Descartes Labs (Public domain.)

Earth Observation User Case Study: Descartes Labs

Descartes Labs is a New Mexico-based company that developed a geospatial data refinery for building and running machine learning models on Earth observation data. This case study shows how it used Landsat imagery to map urban growth and heating. In the context of rapid urbanization, the Landsat program is well-suited to monitor urban growth and its impacts to social and ecological systems. 

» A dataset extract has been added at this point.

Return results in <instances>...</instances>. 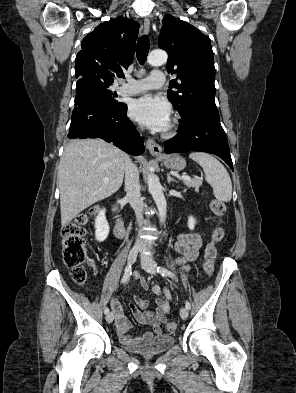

Future case studies will profile the vast range of Landsat users and applications.  These case study reports are part of a longer-term project to document the benefits of Landsat through socioeconomic research and related case studies of applications and users. 

Landsat 8 images of the Camp Fire in California – a 2018 wildfire. Before image was taken on October 7, 2018 and after image was taken on November 8, 2018.